Two of the debates Bush accepted would be 60–minute appearances, one Sept. 12 on a special prime–time edition of NBC network's "Meet the Press" and Oct. 3 from Los Angeles on CNN's "Larry King Live."

The Gore campaign wants three 90–minute debates as recommended by a bipartisan commission, saying those will reach the widest audience.

Gore said Bush must agree to the commission debates before any others.

"It's become a tradition to get all the networks together and give all of the American people the right to see three 90–minute, prime–time debates," the vice president said on NBC's "Today."

Lieberman told reporters, "I think Governor Bush is making an end run around the rules of the debate commission."

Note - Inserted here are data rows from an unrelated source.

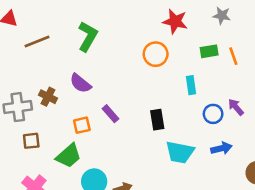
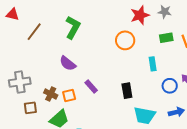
gray star: (222, 16) -> (165, 12), moved
red star: (175, 21) -> (140, 15), turned -30
brown line: (37, 42) -> (34, 32), turned -30
brown cross: (48, 97) -> (51, 94), moved

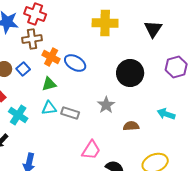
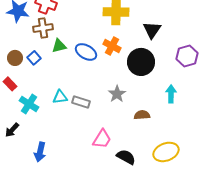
black triangle: (153, 29) -> (152, 30), moved
orange cross: (51, 57) -> (112, 46), moved
green triangle: (49, 84) -> (59, 46), moved
cyan arrow: (166, 114) -> (171, 94), moved, turned 72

Gore has accepted the invitation from the Commission on Presidential Debates to negotiate further this week over a debate schedule.

Bush spokesman Scott McClellan said the commission's offer to negotiate further would not change Bush's intention to accept only one of its venues – an 17 October debate at Washington University in St. Louis.

On the trail, a Gore–Lieberman 27–hour campaign sprint took the candidates to greet laborers in Philadelphia; Flint, Michigan and Tampa, Florida. Gore then marched in a Pittsburgh parade and rallied at the speedway in Louisville, Kentucky. Lieberman sandwiched a Toledo (Ohio) Mud Hens baseball game between visits to union members in Detroit and Peoria, Illinois.

Later in the day Bush went to a Michigan's annual peach festival in Romeo, Michigan, while Cheney went to a Polish food fair, where he danced the polka with a Polish beauty queen and served up hot cabbage rolls with tomato sauce from behind a steam table.

Cheney told the crowd that one of his proudest moments was meeting Solidarity leader Lech Walesa, saying he "lit a spark in Poland that lit a prairie fire of freedom." He ended his remarks with a hearty "Sto Lat!" – a Polish congratulatory expression that means "May you live 100 years."